As our partner on this production, BRIDGE has been consulted at every turn – from the poster image, to the auditions, and on through rehearsals. (Ah, the potentially racist and sexist problems of theatrical auditions could be a blog post in itself!).  BRIDGE and WAM have also engaged in a series of retreats and trainings together throughout the year. These retreats helped build trust between WAM and BRIDGE, giving us the time and space to get to know each other with radical honesty and build thoughtful and intentional programming.

WAM and BRIDGE PIPELINE Team members on retreat in beautiful Gloucester, MA, in August.

We are not presenting this play simply because it is an award winning play by a MacArthur Genius playwright that has done well in New York. As a theatre company, WAM has to step into it’s activism and do things differently (our audiences would expect no less!)  The last election cycle catapulted us solidly into the role of civic organization. WAM is blooming. We remain an organization that creates theatre for everyone that benefits women and girls and we are now also a civic organization that creates theatre for gender equity. As an organization that embraces intersectional feminism (feminism that acknowledges multiple forms of discrimination impacted by white privilege, capitalism and heteronormativity as well as the patriarchy), we understand that to address one spoke of systemic discrimination (women’s issues) means we have to address them all. Ensuring that our productions do not just feature white, straight women as protagonists or white playwrights as their authors, is one way of doing that.

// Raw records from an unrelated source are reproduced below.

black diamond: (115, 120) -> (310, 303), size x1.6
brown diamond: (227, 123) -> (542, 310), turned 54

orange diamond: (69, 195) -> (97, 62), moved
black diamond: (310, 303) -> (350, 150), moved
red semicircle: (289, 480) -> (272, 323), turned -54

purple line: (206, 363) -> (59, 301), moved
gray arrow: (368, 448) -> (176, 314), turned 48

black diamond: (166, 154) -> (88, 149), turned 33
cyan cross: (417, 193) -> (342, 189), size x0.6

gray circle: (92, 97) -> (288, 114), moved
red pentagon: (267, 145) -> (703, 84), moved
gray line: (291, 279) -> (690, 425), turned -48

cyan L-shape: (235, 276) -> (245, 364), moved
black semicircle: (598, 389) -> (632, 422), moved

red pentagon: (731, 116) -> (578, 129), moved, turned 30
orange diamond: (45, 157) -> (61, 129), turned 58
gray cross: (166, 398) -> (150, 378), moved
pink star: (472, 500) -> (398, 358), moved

Why here? Why now? Dominique Morisseau set her play in New York and it would be tempting to see the play as a problem of some place else, or of someone else.  But through our work with BRIDGE we continue to learn about disturbing issues of racial bias and racist incidents in our own schools. There are also more systemic problems stemming from the fact that approximately 92 percent of Pittsfield’s teaching positions are filled by white teachers, while more than 30% of student population is non-white. (IBerkshires, May, 2019). According to the 2015-2016 Department of Elementary and Secondary Education student discipline data report, the suspension rate in Massachusetts for African American/black students (9.3%, compared 9% in 2014-15) was more than three times that of white students (2.7%, the same as in 2014-15), and the rate for Hispanic/Latino students (7.7%, compared to 7.4% in 2014-15) was more than twice the rate of white students. For these statistics to change, it is integral for our educators and community leaders to become more aware of the societal and race factors that may affect performance and punishment of non-white school students. Theatre has proven time and time again to be a powerful tool for recognition of oppression. WAM and BRIDGE believe that PIPELINE is a great example of the kind of play that can elicit empathy and empowerment. 

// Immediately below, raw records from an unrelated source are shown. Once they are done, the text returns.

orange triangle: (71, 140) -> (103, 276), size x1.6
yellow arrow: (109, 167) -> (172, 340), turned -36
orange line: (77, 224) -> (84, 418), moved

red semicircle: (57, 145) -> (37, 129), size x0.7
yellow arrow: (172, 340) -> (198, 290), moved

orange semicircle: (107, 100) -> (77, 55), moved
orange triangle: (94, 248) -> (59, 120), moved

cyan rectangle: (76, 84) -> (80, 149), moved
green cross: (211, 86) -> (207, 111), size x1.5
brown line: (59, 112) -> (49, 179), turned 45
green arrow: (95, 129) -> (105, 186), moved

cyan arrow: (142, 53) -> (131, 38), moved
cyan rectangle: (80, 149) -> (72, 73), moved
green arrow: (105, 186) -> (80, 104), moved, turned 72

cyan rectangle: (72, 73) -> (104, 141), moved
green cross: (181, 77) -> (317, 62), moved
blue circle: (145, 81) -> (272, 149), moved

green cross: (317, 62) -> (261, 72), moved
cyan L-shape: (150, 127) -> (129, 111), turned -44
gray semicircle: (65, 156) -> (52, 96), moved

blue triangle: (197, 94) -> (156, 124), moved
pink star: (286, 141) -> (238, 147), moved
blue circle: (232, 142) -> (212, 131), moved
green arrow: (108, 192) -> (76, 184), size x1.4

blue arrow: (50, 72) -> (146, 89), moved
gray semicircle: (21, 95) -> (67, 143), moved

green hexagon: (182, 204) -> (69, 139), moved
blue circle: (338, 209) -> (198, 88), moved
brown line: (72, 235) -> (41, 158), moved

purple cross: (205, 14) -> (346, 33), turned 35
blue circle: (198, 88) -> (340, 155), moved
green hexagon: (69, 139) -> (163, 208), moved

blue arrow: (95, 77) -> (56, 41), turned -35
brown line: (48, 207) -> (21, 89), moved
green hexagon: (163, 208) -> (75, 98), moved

We have learned so much from our year-long cultural competency work with BRIDGE.  Perhaps the most important lesson is that the work begins internally – it’s not enough to simply make an anti-discrimination statement and then point to that as evidence of the company’s activism.  Activism is active and it’s on-going: a life-long journey. This evolution is an ongoing process for the WAM staff and board. We, and the rest of our WAMily, all continue to have personal, professional and political experiences that continue to shape the WAM mission and vision. 

We are also lucky in that PIPELINE is a co-production with The Nora at Central Square Theatre in Boston. It will run there in March of 2020. Stay tuned to hear more about this collaboration in a future blog. 

PIPELINE runs October 24-November 9, presented at Shakespeare & Company’s Elayne P. Bernstein Theatre.